About This Blog

Ludwig von Mises (1881-1973) was the greatest economist of my time. His greatest works can be accessed here at no charge.

Mises believed that property, freedom and peace are and should be the hallmarks of a satisfying and prosperous society. I agree. Mises proved beyond a shadow of a doubt that the prospect for general and individual prosperity is maximized, indeed, is only possible, if the principle of private property reigns supreme. What's yours is yours. What's mine is mine. When the line between yours and mine is smudged, the door to conflict opens. Without freedom (individual liberty of action) the principle of private property is neutered and the free market, which is the child of property and freedom and the mother of prosperity and satisfaction, cannot exist. Peace is the goal of a prosperous and satisfying society of free individuals, not peace which is purchased by submission to the enemies of property and freedom, but peace which results from the unyielding defense of these principles against all who challenge them.

In this blog I measure American society against the metrics of property, freedom and peace.

Saturday, September 8, 2012

Attention: Austrian Economics Nerds!

There is an interesting discussion in progress over at Cato Unbound called "Theory and Practice in the Austrian School."

Steven Horwitz kicked the debate off with an article titled: The Empirics of Austrian Economics.

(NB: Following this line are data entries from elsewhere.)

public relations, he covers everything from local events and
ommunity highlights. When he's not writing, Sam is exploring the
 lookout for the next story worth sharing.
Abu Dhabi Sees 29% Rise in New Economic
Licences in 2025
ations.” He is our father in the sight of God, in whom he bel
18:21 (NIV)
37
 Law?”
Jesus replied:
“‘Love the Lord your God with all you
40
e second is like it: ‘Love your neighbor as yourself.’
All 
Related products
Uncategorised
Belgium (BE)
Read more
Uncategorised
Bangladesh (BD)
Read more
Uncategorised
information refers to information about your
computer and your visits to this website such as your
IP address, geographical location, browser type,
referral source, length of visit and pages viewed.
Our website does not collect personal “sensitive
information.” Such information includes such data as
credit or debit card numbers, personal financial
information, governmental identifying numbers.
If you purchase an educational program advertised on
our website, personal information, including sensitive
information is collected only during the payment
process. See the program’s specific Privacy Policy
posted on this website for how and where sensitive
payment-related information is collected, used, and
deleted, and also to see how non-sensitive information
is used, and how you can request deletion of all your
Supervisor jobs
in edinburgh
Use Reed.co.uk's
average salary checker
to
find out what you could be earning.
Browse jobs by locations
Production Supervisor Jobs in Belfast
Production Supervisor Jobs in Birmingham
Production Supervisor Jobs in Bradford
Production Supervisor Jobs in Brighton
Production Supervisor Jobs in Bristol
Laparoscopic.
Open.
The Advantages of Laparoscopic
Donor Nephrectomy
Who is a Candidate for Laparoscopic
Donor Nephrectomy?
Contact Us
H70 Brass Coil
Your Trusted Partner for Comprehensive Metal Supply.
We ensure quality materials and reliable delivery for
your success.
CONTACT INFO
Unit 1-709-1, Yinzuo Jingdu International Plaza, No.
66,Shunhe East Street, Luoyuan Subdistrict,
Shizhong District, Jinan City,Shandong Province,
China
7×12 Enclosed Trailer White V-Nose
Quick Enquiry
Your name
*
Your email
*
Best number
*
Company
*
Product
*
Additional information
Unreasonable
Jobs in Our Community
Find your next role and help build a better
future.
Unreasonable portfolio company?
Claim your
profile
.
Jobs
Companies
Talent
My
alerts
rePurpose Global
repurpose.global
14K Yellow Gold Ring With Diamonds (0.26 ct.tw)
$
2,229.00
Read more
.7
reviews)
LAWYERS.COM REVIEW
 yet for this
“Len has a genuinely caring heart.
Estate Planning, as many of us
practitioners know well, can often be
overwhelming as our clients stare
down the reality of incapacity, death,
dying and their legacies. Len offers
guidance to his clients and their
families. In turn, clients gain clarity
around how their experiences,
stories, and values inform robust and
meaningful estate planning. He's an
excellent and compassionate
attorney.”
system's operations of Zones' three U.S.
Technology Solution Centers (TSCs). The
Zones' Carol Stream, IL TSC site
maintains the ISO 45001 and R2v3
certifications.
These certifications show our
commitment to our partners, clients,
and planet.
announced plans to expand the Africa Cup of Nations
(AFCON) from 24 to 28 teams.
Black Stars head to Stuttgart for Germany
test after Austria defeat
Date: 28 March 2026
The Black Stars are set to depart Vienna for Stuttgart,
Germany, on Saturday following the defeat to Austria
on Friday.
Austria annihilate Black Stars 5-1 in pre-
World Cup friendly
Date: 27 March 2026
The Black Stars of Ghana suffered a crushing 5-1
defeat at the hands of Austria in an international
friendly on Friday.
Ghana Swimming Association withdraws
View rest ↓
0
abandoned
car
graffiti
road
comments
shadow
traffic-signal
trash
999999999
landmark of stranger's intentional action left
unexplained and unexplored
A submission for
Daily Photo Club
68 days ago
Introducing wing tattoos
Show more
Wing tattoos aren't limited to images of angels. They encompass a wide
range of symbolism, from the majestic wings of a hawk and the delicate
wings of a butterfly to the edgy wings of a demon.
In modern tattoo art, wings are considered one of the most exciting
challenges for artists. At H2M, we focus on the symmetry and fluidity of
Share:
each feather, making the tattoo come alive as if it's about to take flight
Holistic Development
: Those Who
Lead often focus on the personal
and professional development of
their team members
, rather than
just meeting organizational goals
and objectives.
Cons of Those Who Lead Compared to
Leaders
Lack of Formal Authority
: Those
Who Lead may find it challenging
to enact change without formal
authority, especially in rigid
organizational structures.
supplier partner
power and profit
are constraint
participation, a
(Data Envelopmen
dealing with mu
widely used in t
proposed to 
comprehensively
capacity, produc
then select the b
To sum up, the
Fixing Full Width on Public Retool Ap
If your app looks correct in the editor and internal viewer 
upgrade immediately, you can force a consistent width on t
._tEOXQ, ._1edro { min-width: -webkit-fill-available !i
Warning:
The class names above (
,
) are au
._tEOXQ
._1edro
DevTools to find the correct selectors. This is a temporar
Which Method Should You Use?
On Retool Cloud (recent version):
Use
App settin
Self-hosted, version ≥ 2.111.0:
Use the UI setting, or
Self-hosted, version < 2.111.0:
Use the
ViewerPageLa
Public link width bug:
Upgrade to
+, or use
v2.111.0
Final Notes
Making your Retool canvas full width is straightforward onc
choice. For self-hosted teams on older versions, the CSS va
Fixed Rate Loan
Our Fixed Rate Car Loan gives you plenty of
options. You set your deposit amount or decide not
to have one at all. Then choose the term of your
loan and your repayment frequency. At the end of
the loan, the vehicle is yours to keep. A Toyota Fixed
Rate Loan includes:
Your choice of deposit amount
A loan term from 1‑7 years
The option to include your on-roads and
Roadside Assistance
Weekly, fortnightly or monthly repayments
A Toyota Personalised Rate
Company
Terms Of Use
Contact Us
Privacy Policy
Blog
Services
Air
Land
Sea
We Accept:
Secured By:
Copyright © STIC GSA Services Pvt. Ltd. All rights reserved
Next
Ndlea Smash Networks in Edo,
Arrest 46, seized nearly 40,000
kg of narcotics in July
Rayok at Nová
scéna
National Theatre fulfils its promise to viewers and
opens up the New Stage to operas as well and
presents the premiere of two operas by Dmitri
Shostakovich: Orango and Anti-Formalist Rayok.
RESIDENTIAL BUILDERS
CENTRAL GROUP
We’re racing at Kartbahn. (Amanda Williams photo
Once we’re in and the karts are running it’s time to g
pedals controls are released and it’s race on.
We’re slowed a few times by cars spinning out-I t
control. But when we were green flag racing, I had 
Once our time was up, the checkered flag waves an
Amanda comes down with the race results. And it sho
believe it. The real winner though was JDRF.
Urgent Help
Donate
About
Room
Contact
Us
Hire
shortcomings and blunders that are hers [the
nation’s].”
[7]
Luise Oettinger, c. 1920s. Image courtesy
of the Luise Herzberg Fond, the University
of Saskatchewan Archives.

Essentially Horwitz argues that Austrian economics has been given a bum rap by mainstream critics. Austrians, Horwitz says, are not all merely armchair theorists. Some Austrians actually do empirical research, he states, and in many cases do it better than mainstream economists.

In a post at The Circle Bastiat, Daniel James Sanchez contributes his two cents worth writing:
Horwitz’s error is to think that, if you introduce assumptions to your theorizing because of experience, that makes the result “empirical” or “applied theory”.  But that is not the case.  For the truth of a theory, it makes no difference why it was constructed the way it was (that is to say, why it includes the assumptions it does).  A self-contained theorem is true or false based on its logical structure, regardless of whether the assumptions are introduced because of experience, because of pure fancy, or for any other reason.
Bryan Caplan takes a completely different tact in criticizing the Horwitz article. He claims that the Austrians Horwitz cites as doing empirical research are really doing mainstream economics using Austrian lingo:
But if Austrians can translate their empirical insights into mainstream language and sell them to a broad audience, why don’t they use mainstream language in the first place? Austrian contributions will continue to be undervalued as long as they continue to spend most of their time talking to each other in their own eccentric dialect.
Though they do empirical research, Caplan asserts, Austrians contribute no insights to this research that are "uniquely Austrian."

On Monday, George A. Selgin will weigh in. On Wednesday, Antony Davies has his say.